* [EXERCISE DETAILS]:
Give the count of lines in the records below that contain "также", with no other words.

[Extracted page text data]
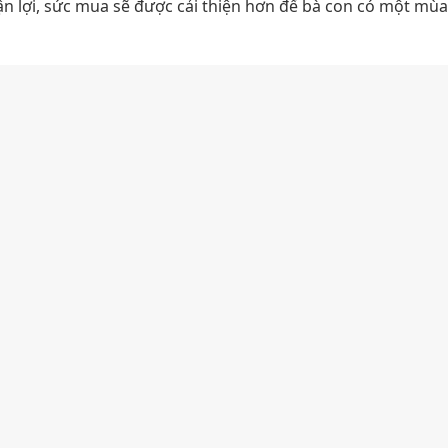
uận lợi, sức mua sẽ được cải thiện hơn để bà con có một mù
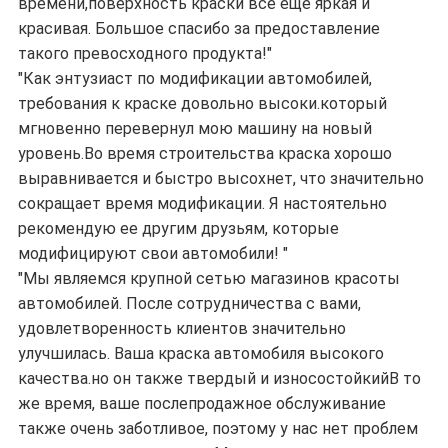
времени,поверхность краски все еще яркая и
красивая. Большое спасибо за предоставление
такого превосходного продукта!"
"Как энтузиаст по модификации автомобилей,
требования к краске довольно высоки.который
мгновенно перевернул мою машину на новый
уровень.Во время строительства краска хорошо
выравнивается и быстро высохнет, что значительно
сокращает время модификации. Я настоятельно
рекомендую ее другим друзьям, которые
модифицируют свои автомобили! "
"Мы являемся крупной сетью магазинов красоты
автомобилей. После сотрудничества с вами,
удовлетворенность клиентов значительно
улучшилась. Ваша краска автомобиля высокого
качества.но он также твердый и износостойкийВ то
же время, ваше послепродажное обслуживание
также очень заботливое, поэтому у нас нет проблем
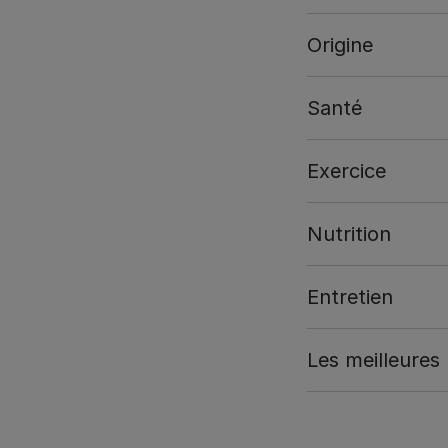
Origine
Santé
Exercice
Nutrition
Entretien
Les meilleures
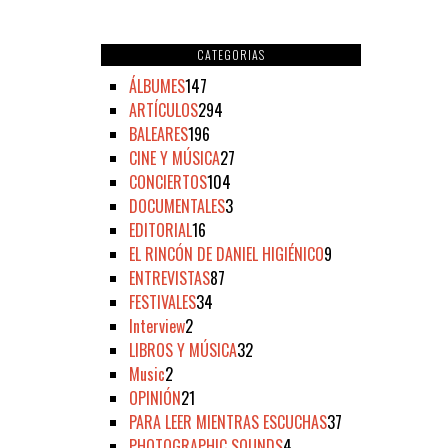
CATEGORIAS
ÁLBUMES
147
ARTÍCULOS
294
BALEARES
196
CINE Y MÚSICA
27
CONCIERTOS
104
DOCUMENTALES
3
EDITORIAL
16
EL RINCÓN DE DANIEL HIGIÉNICO
9
ENTREVISTAS
87
FESTIVALES
34
Interview
2
LIBROS Y MÚSICA
32
Music
2
OPINIÓN
21
PARA LEER MIENTRAS ESCUCHAS
37
PHOTOGRAPHIC SOUNDS
4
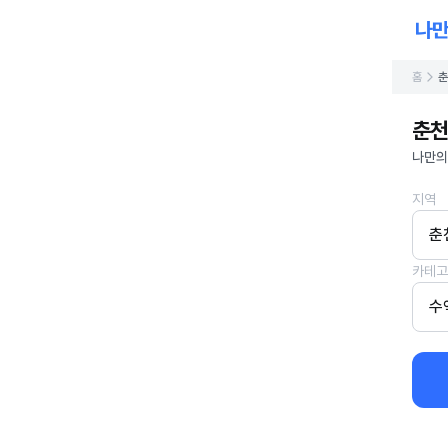
홈
춘
춘천
나만의
지역
춘
카테고
수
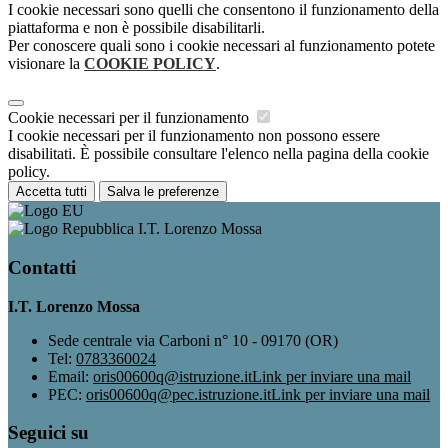
I cookie necessari sono quelli che consentono il funzionamento della
piattaforma e non è possibile disabilitarli.
Per conoscere quali sono i cookie necessari al funzionamento potete
visionare la
COOKIE POLICY
.
Cookie necessari per il funzionamento
I cookie necessari per il funzionamento non possono essere
disabilitati. È possibile consultare l'elenco nella pagina della cookie
policy.
Accetta tutti
Salva le preferenze
I.T. Lorenzo Mossa
Contatti
I.T. Lorenzo Mossa
Sede centrale via Carboni n° 10 - 09170 (OR)
Tel:
0783360024
Email:
oris00600q@istruzione.it
Link per inviare una mail
PEC:
oris00600q@pec.istruzione.it
Link per inviare una mail
Seguici su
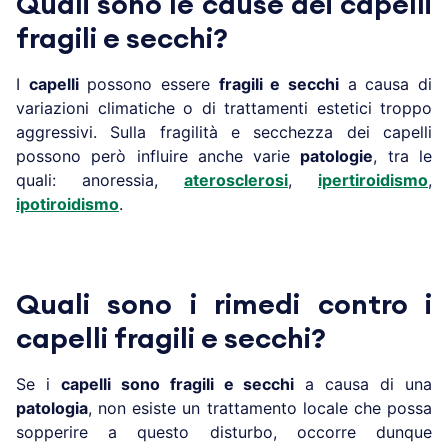
Quali sono le cause dei capelli
fragili e secchi?
I
capelli
possono essere
fragili e secchi
a causa di
variazioni climatiche o di trattamenti estetici troppo
aggressivi. Sulla fragilità e secchezza dei capelli
possono però influire anche varie
patologie
, tra le
quali: anoressia,
aterosclerosi
,
ipertiroidismo
,
ipotiroidismo
.
Quali sono i rimedi contro i
capelli fragili e secchi?
Se i
capelli sono fragili e secchi
a causa di una
patologia
, non esiste un trattamento locale che possa
sopperire a questo disturbo, occorre dunque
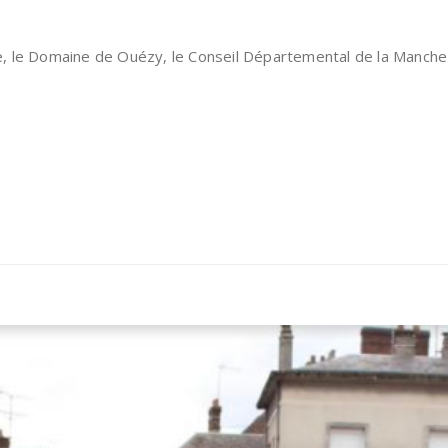
mbée, le Domaine de Ouézy, le Conseil Départemental de la Man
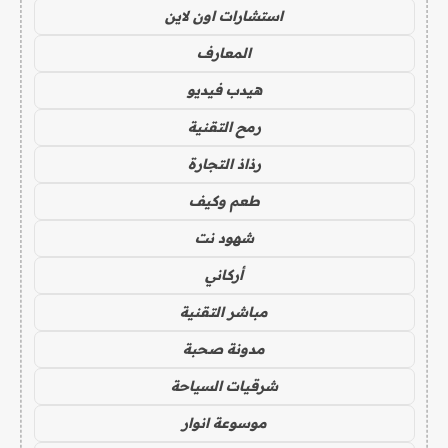
استشارات اون لاين
المعارف
هيدب فيديو
رمح التقنية
رذاذ التجارة
طعم وكيف
شهود نت
أركاني
مباشر التقنية
مدونة صحبة
شرقيات السياحة
موسوعة انوار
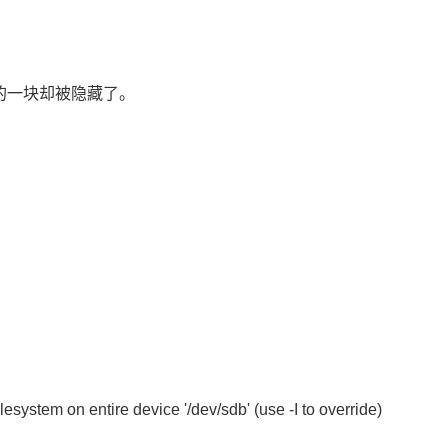
较大的一块却被隐藏了。
lesystem on entire device '/dev/sdb' (use -I to override)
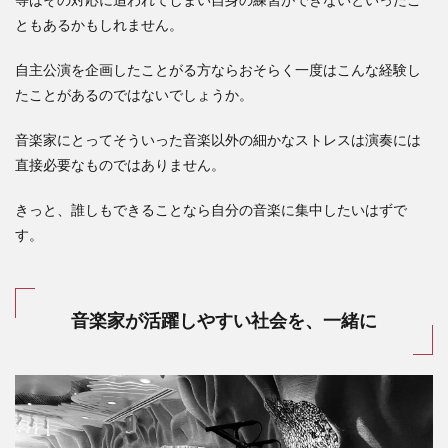
等はその対応に追われてしまい自身の練習ができないといったこ
ともあるかもしれません。
自主公演を企画したことがる方ならおそらく一度はこんな経験し
たことがあるのではないでしょうか。
音楽家にとってそういった音楽以外の細かなストレスは演奏には
直接必要なものではありません。
きっと、誰しもできることなら自分の音楽に集中したいはずで
す。
音楽家が活躍しやすい社会を、一緒に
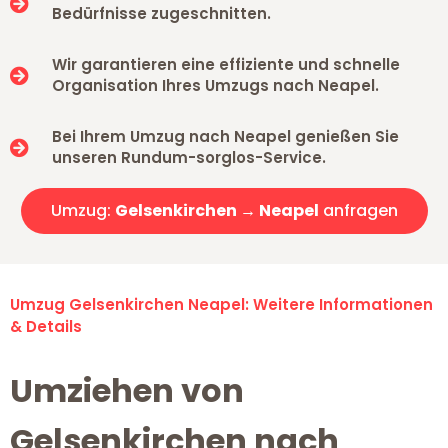
Bedürfnisse zugeschnitten.
Wir garantieren eine effiziente und schnelle
Organisation Ihres Umzugs nach Neapel.
Bei Ihrem Umzug nach Neapel genießen Sie
unseren Rundum-sorglos-Service.
Umzug:
Gelsenkirchen → Neapel
anfragen
Umzug Gelsenkirchen Neapel: Weitere Informationen
& Details
Umziehen von
Gelsenkirchen nach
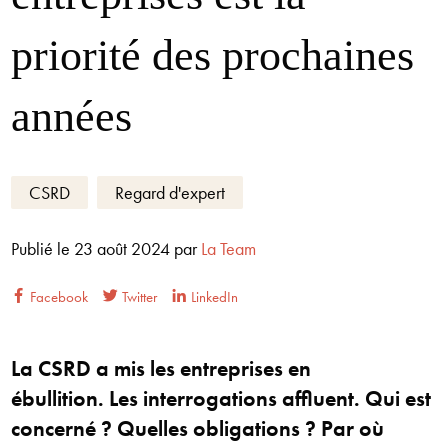
priorité des prochaines
années
CSRD
Regard d'expert
Publié le
23 août 2024
par
La Team
Facebook
Twitter
LinkedIn
La CSRD a mis les entreprises en
ébullition. Les interrogations affluent. Qui est
concerné ? Quelles obligations ? Par où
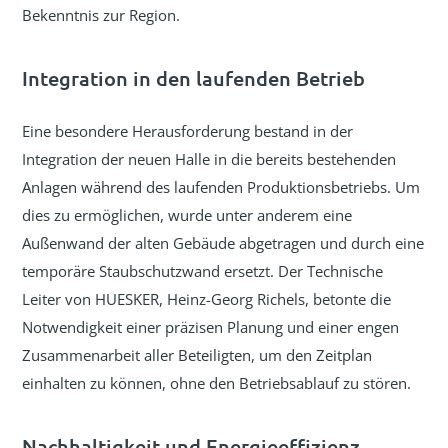
Bekenntnis zur Region.
Integration in den laufenden Betrieb
Eine besondere Herausforderung bestand in der
Integration der neuen Halle in die bereits bestehenden
Anlagen während des laufenden Produktionsbetriebs. Um
dies zu ermöglichen, wurde unter anderem eine
Außenwand der alten Gebäude abgetragen und durch eine
temporäre Staubschutzwand ersetzt. Der Technische
Leiter von HUESKER, Heinz-Georg Richels, betonte die
Notwendigkeit einer präzisen Planung und einer engen
Zusammenarbeit aller Beteiligten, um den Zeitplan
einhalten zu können, ohne den Betriebsablauf zu stören.
Nachhaltigkeit und Energieeffizienz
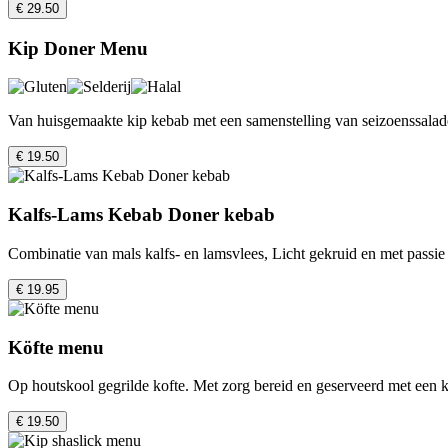
€ 29.50
Kip Doner Menu
Van huisgemaakte kip kebab met een samenstelling van seizoenssalade
€ 19.50
Kalfs-Lams Kebab Doner kebab
Combinatie van mals kalfs- en lamsvlees, Licht gekruid en met passie
€ 19.95
Köfte menu
Op houtskool gegrilde kofte. Met zorg bereid en geserveerd met een kl
€ 19.50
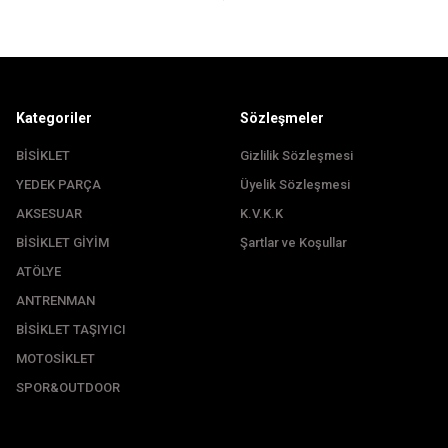
Kategoriler
Sözleşmeler
BİSİKLET
Gizlilik Sözleşmesi
YEDEK PARÇA
Üyelik Sözleşmesi
Gönder
AKSESUAR
K.V.K.K
BİSİKLET GİYİM
Şartlar ve Koşullar
ATÖLYE
ANTRENMAN
BİSİKLET TAŞIYICI
MOTOSİKLET
SPOR&OUTDOOR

* [SOLUTION TO THE PROBLEM]:
2